The most common use of convolution is for applying reverb to dry recordings. This requires that we first estimate the impulse response of an acoustic space, which can be done in many ways, most naïvely by recording an impulsive sound, say a balloon popping. We can then use the recorded impulse response together with convolution to transfer the spatial impression of a space — for example, a cathedral or concert hall — onto a recording. A great resource for creative commons licensed impulse response recordings is the Open AIR database.

As demonstrated by sound designer Diego Stocco in his excellent feedforward sound design series, convolution processing holds great creative potential as well:

Convolution processing is a technique you can use to enrich and transform any kind of sound

— Diego Stocco

For example, Diego ingeniously uses the sounds of crumpled-up paper and rickety oven doors closing to dynamically shape the timbre of his sounds, leading to beautiful and often cinematic results.

Here I am noodling around with my Korg Volca FM running through the Space Designer plugin in Logic, loaded with the impulse response of some rustling leaves:

And here’s a fun fact: there is a convolution engine built into most modern web browsers, which can be used to render convolution effects client-side using the Web Audio API.

In this post I discuss fast, low-latency approaches that can be used to implement convolution.

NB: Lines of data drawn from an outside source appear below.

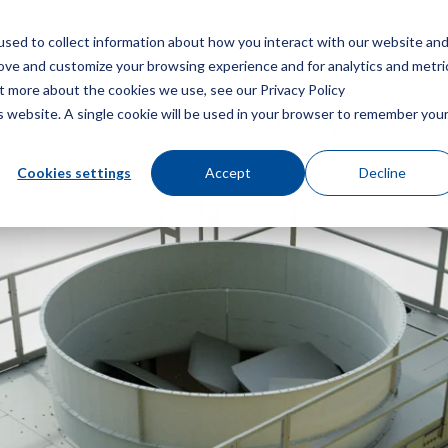
sed to collect information about how you interact with our website an
Menu
rove and customize your browsing experience and for analytics and metri
ut more about the cookies we use, see our Privacy Policy
is website. A single cookie will be used in your browser to remember you
 Cooling Tower Episode 13: Fan Cylinder
Cookies settings
Accept
Decline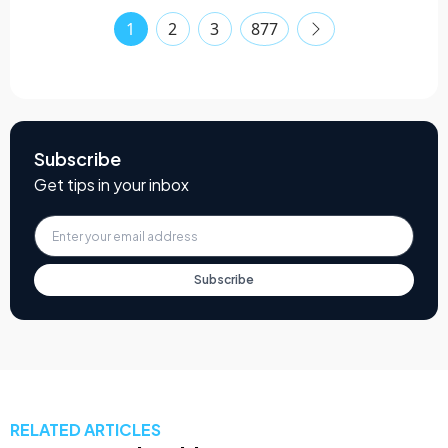
1
2
3
877
Subscribe
Get tips in your inbox
Subscribe
RELATED ARTICLES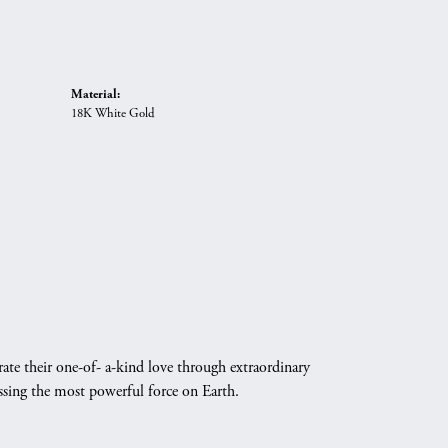
Material:
18K White Gold
ate their one-of- a-kind love through extraordinary
essing the most powerful force on Earth.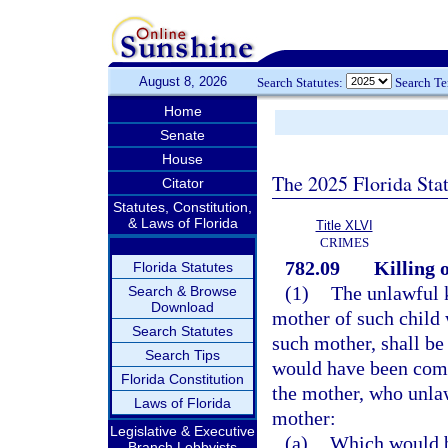
August 8, 2026
Search Statutes:
Search T
Home
Senate
House
The 2025 Florida Sta
Citator
Statutes, Constitution,
& Laws of Florida
Title XLVI
CRIMES
782.09
Killing 
Florida Statutes
(1)
The unlawful k
Search & Browse
Download
mother of such child 
Search Statutes
such mother, shall b
Search Tips
would have been comm
Florida Constitution
the mother, who unlaw
Laws of Florida
mother:
Legislative & Executive
(a)
Which would be
Branch Lobbyists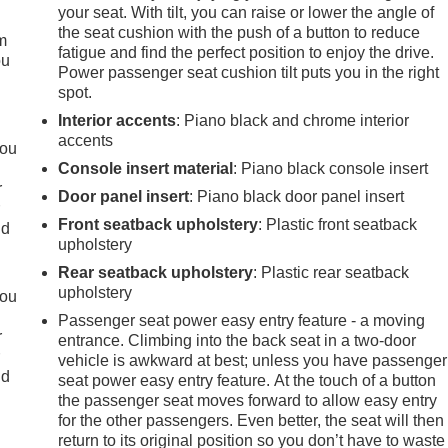
your seat. With tilt, you can raise or lower the angle of
the seat cushion with the push of a button to reduce
m
fatigue and find the perfect position to enjoy the drive.
ou
Power passenger seat cushion tilt puts you in the right
spot.
Interior accents
: Piano black and chrome interior
accents
you
Console insert material
: Piano black console insert
r
Door panel insert
: Piano black door panel insert
r
Front seatback upholstery
: Plastic front seatback
ld
upholstery
Rear seatback upholstery
: Plastic rear seatback
upholstery
you
Passenger seat power easy entry feature - a moving
r
entrance. Climbing into the back seat in a two-door
r
vehicle is awkward at best; unless you have passenger
ld
seat power easy entry feature. At the touch of a button
the passenger seat moves forward to allow easy entry
for the other passengers. Even better, the seat will then
return to its original position so you don’t have to waste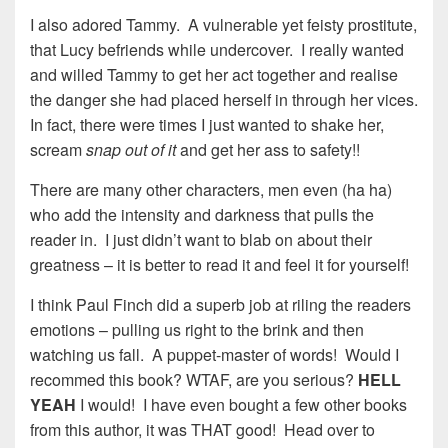
I also adored Tammy. A vulnerable yet feisty prostitute,
that Lucy befriends while undercover. I really wanted
and willed Tammy to get her act together and realise
the danger she had placed herself in through her vices.
In fact, there were times I just wanted to shake her,
scream
snap out of it
and get her ass to safety!!
There are many other characters, men even (ha ha)
who add the intensity and darkness that pulls the
reader in. I just didn’t want to blab on about their
greatness – it is better to read it and feel it for yourself!
I think Paul Finch did a superb job at riling the readers
emotions – pulling us right to the brink and then
watching us fall. A puppet-master of words! Would I
recommed this book? WTAF, are you serious?
HELL
YEAH
I would! I have even bought a few other books
from this author, it was THAT good! Head over to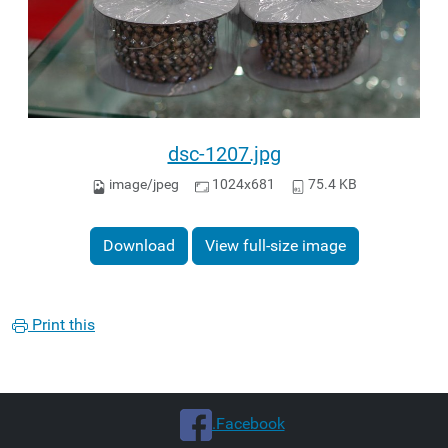
dsc-1207.jpg
image/jpeg
1024x681
75.4 KB
Download
View full-size image
Print this
.Facebook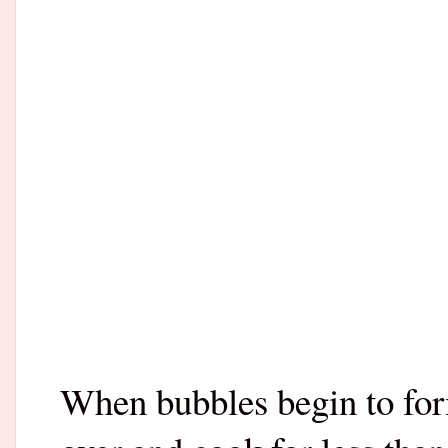
When bubbles begin to form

## Direct-form Convolution

As I alluded to above, we can write any digital audio signal as a sum of scaled impulses: $$x[n] = \sum_{k=-\infty}^{\infty} x[k] \delta[n-k]$$ where the impulse, $\delta[n]$, is 0 everywhere except when $n=0$, and there it equals 1. If a linear time-invariant system, $T$, has impulse response $h[n] = T(\delta)[n]$, then by the principle of superposition the response to an arbitrary input $x$ will be: $$y[n] = (x * h)[n] \triangleq \sum_{k=-\infty}^{\infty} x[k] h[n-k]$$ The symbol $*$ is the convolution operator. To gain further insight into this equation let’s replace $x[k]$ with its inverse discrete-time Fourier transform (DTFT):

$$y[n] = \sum_{k=-\infty}^{\infty} \Big(\int_{-\pi}^{\pi} X(\omega) e^{j\omega k}d\omega \Big) h[n-k]$$

Rearranging terms we get:

$$y[n] = \int_{-\pi}^{\pi} X(\omega) \Big(\sum_{k=-\infty}^{\infty} h[n-k] e^{j\omega k}\Big) d\omega$$

Making the change of variables $k’ = n-k$ we arrive at:

$$y[n] = \int_{-\pi}^{\pi} X(\omega) \Big(\sum_{k’=-\infty}^{\infty} h[k’] e^{-j\omega k’}\Big) e^{j\omega n} d\omega$$

The term in brackets is nothing more than the DTFT of $h$. Therefore

$$y[n] = \int_{-\pi}^{\pi} X(\omega) H(\omega) e^{j\omega n} d\omega$$

This shows that convolution in the time-domain is equivalent to a multiplication in the frequency-domain, i.e., $Y(\omega) = X(\omega)H(\omega)$. We can think of $H(\omega)$ as eigenvalues of the system since the output at any given frequency is equal to the input at that frequency scaled by $H(\omega)$. This frequency-domain point-of-view underpins techniques for fast convolution.

### Implementation

Direct form application of the convolution equation is only applicable with finite impulse response (FIR) filters, since we can only compute finite sums in practice. For a causal, N-sample FIR filter $h[n] = 0$ if $n < 0$ or $n \geq N$. The convolution equation can then be re-written as:

$$y[n] = \sum_{k=n-N+1}^{n} x[k] h[n-k] = \sum_{k’=0}^{N-1} h[k’]x[n-k’]$$

The equation on the right hand side is perhaps more intuitive from an implementation point of view, and is embodied by the following block diagram:

The following Python code implements the direct form convolution outlined in the block diagram above:

import numpy as np

class DelayLine():

def __init__(self, N):
self.N = N
self.data = np.zeros(N)
self.ptr = 0

return self.data[(self.ptr + ind) % self.N]

def write(self, val):
self.ptr -= 1
if self.ptr<0:
self.ptr = self.N-1

self.data[self.ptr] = val

class DirectFormConvolution():

def __init__(self, hs):
self.hs = hs
self.delayLine = DelayLine(len(hs))

def tick(self, x):
self.delayLine.write(x)

yout = 0
for i,h in enumerate(self.hs):
return yout


The above code could have been written in a much more succinct manner, but I have approached it this way to mimic how I might write the code for real-time implementation (e.g., to prototype the algorithm before porting to C). If we set conv = DirectFormConvolution(hs) then we can process a single output sample by calling y = conv.tick(x). This implementation has zero-latency, but the average computational cost per output sample grows linearly with the length of the impulse response. We can do a lot better than this by using the frequency-domain point of view for convolution mentioned above.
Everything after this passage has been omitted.